Oteric sniffed. “A man may appear as he likes within the Verch.”
“Are you proposing,” Sthenna asked, “That the original Tench chose to abandon his own appearance to take that of another, so that this other man could visit us fifteen years later as an imposter? Oteric, I think you have been watching too much tee-vee.”

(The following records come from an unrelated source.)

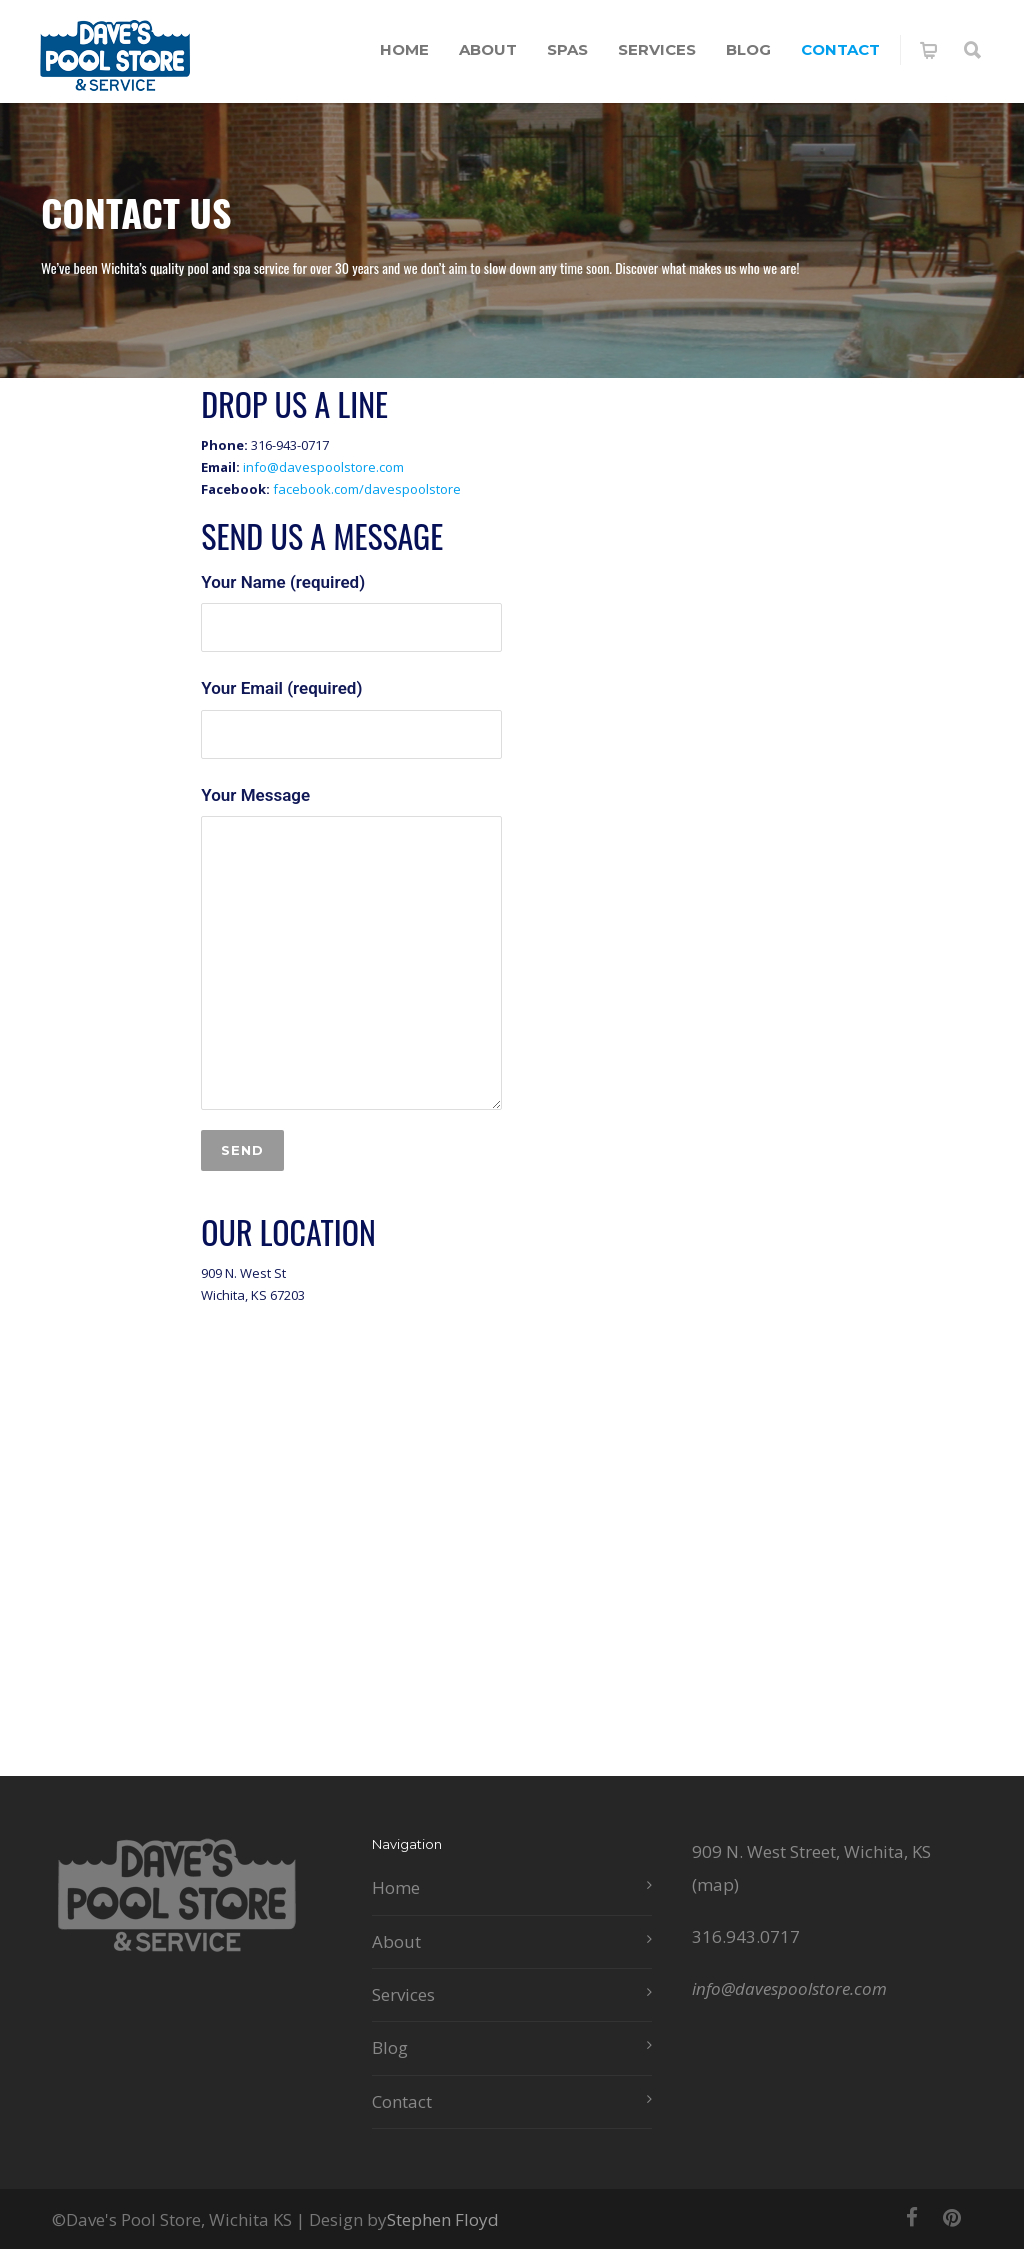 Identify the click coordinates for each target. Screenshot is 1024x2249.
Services (657, 49)
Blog (748, 49)
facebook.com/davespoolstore (367, 489)
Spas (567, 49)
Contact (840, 49)
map (715, 1884)
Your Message (351, 947)
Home (404, 49)
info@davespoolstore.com (323, 467)
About (488, 49)
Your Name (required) (351, 612)
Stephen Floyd (443, 2219)
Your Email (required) (351, 718) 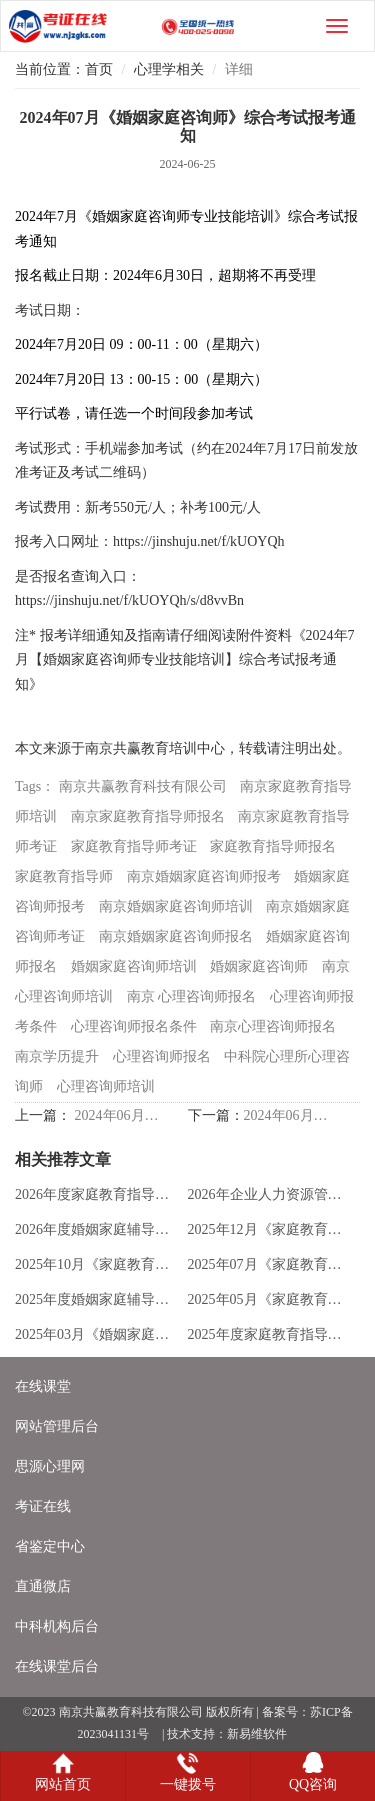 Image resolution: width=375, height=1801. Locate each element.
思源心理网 (50, 1466)
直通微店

This ancient reference to immature entertainment sent a chuckle rippling through the crowd, causing Oteric to flush. “Suppose he is Tench, then,” he snapped. “Are we to offer ourselves up as his lackeys? When last he visited us, it was to uproot us from the lives we knew, to face a long and difficult journey to this place, where we live on scraps. Perhaps he has developed a taste for bidding us away from our homes, and has come to do it again. Where shall we travel next, O Tench? To one of the ship’s great midden-vats? Or perhaps you would have us depart the ship altogether, to live like animals in the wilderness?”